Oil on canvas, 32 1/2 x 51 3/4 in., in a giltwood frame.
Condition: Relined, retouch.
Literature: Carl Crossman,
The Decorative Arts of the China Trade, 1991, p. 165.
Exhibitions: The Royal Pavilion, Art Gallery and Museums, Brighton,
The China Trade 1600-1860, 1986, no. 78.
Note: Described by Crossman as "one of the most ambitious of all genre paintings depicting Chinese life painted for the western market," the scene presents an imperial military review with detail and grace uncommon for export paintings of this period. The Qianlong Emperor sits in customary fashion outside his tent while a senior mandarin presents to him a group of soldiers for inspection. As an archer from the group begins to prostrate himself, a soldier in the royal entourage gazes up at a gold and scarlet standard situated amongst ephemeral leaves fading into a bright, cloud-filled sky reminiscent of contemporaneous western landscapes.
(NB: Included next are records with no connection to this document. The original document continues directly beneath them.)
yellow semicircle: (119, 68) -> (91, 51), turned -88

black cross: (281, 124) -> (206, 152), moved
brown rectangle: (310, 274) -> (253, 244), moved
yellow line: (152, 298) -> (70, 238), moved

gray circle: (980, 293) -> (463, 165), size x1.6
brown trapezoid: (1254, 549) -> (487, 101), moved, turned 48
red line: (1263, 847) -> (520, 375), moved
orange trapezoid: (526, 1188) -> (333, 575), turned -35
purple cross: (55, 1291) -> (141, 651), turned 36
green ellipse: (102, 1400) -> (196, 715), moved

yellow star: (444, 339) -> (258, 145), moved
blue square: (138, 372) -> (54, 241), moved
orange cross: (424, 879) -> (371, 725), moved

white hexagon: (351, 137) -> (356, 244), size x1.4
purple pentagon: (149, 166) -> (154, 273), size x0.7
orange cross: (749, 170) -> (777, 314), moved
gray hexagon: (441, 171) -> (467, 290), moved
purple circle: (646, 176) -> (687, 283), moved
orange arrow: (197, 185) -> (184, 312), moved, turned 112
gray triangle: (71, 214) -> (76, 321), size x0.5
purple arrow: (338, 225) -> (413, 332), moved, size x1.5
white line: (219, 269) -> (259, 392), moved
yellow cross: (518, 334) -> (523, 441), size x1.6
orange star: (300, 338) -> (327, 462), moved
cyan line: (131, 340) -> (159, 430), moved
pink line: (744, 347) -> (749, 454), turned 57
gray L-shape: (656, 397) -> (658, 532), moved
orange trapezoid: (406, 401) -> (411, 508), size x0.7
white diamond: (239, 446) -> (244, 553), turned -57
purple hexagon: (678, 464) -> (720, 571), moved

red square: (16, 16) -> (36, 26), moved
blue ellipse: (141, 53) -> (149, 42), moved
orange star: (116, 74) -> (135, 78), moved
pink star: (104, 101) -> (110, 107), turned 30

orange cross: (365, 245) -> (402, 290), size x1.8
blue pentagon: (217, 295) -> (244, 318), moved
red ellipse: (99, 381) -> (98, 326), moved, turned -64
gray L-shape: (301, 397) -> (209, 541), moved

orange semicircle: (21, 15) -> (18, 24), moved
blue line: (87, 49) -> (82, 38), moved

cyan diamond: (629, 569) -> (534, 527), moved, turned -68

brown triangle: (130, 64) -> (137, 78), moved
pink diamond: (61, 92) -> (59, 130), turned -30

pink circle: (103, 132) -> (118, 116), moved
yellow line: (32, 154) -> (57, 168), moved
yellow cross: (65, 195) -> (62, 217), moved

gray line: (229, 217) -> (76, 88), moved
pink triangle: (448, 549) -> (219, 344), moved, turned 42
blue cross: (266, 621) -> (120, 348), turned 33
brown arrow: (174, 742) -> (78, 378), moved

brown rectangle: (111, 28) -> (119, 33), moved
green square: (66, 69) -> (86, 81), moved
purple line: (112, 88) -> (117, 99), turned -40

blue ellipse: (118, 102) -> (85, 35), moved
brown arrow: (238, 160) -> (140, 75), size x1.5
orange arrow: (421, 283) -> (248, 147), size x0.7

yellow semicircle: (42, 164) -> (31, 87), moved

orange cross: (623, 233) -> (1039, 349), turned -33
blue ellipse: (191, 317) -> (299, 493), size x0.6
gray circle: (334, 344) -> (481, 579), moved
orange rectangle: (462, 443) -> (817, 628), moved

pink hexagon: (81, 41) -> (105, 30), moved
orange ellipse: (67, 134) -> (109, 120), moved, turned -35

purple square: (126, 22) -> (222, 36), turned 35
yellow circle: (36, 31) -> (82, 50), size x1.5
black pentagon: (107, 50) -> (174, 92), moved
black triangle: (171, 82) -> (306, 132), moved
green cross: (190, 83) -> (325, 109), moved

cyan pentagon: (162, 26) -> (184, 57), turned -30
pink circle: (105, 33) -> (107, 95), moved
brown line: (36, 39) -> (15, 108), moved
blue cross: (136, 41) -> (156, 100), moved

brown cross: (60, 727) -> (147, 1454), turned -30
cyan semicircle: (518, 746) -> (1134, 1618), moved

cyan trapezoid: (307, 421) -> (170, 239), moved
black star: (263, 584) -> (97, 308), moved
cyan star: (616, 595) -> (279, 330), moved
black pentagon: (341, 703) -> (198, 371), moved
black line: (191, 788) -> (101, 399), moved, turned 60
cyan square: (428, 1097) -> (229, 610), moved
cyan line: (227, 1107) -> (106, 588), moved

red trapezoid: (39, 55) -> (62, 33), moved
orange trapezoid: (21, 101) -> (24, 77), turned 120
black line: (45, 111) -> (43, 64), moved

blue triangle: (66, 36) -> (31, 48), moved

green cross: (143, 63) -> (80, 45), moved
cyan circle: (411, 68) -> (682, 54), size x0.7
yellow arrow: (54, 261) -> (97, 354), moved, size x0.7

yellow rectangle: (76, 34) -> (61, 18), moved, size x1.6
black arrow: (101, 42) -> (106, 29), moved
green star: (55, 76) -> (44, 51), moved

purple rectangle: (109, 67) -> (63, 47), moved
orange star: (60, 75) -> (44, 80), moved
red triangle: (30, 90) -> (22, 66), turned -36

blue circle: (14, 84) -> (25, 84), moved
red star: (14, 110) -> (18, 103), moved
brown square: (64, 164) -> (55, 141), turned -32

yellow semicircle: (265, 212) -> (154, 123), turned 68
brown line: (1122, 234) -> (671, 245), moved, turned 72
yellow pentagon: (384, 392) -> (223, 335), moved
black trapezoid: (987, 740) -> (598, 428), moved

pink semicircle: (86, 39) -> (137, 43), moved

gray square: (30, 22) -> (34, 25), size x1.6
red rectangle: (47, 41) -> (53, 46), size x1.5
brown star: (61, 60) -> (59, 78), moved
This early example of Cantonese oil painting is related to two smaller works on glass, one at the National Museum of Ethnology in Leiden, and the other at the Victoria and Albert Museum, the latter of which is stated to have been painted for Richard Hall of the East India Company, who was in Canton from 1785 until 1802. (See Rijksmuseum voor Volkenkunde, Lieden, "Sensitive Plates," catalog by Paul van Dongen, 1995, no. 13, and Margaret Jourdain and R. Soame Jenyns,
Chinese Export Art in the Eighteenth Century, 1950, p. 37 and pl. 66.)
Condition
Condition: Scattered spots and small lines of retouch throughout sky, and to a much lesser extent in the faces and dress of the figures below.